Directions for this task. Print nothing but the lines below starting at the line that holds "Ａ.解凍方法は衛生面から言っても低温でゆっくり解凍する冷蔵庫で" and ending at the line that holds "の解凍がおすすめです。当店の冷凍馬肉は全品「バラ凍結」してい", including both, each exactly as written.

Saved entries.
[Start of Attachment]
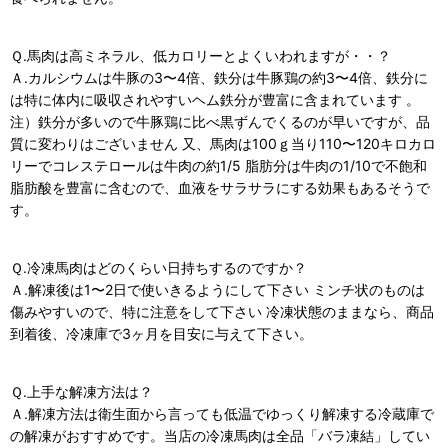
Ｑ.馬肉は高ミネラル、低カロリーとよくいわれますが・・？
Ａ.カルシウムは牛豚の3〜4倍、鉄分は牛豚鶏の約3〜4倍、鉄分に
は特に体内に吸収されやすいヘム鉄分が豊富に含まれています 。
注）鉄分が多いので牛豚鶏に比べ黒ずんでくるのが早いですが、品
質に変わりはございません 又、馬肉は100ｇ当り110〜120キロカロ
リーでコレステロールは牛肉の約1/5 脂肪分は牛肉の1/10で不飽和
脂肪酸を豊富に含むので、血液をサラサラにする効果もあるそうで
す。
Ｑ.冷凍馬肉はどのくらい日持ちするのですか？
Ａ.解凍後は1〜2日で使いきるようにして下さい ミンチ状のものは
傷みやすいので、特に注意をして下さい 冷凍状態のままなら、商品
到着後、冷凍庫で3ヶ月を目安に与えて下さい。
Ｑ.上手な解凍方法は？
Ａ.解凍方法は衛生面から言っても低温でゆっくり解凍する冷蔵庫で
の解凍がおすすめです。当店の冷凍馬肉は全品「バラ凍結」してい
[End of Attachment]
[Start of Attachment]
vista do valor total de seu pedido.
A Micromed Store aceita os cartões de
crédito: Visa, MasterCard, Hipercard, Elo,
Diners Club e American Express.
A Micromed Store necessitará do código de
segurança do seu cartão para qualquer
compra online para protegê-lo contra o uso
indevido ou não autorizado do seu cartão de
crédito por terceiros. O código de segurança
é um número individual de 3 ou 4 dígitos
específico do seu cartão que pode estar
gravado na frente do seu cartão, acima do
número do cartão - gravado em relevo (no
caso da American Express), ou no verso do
[End of Attachment]
Task output.
Ａ.解凍方法は衛生面から言っても低温でゆっくり解凍する冷蔵庫で
の解凍がおすすめです。当店の冷凍馬肉は全品「バラ凍結」してい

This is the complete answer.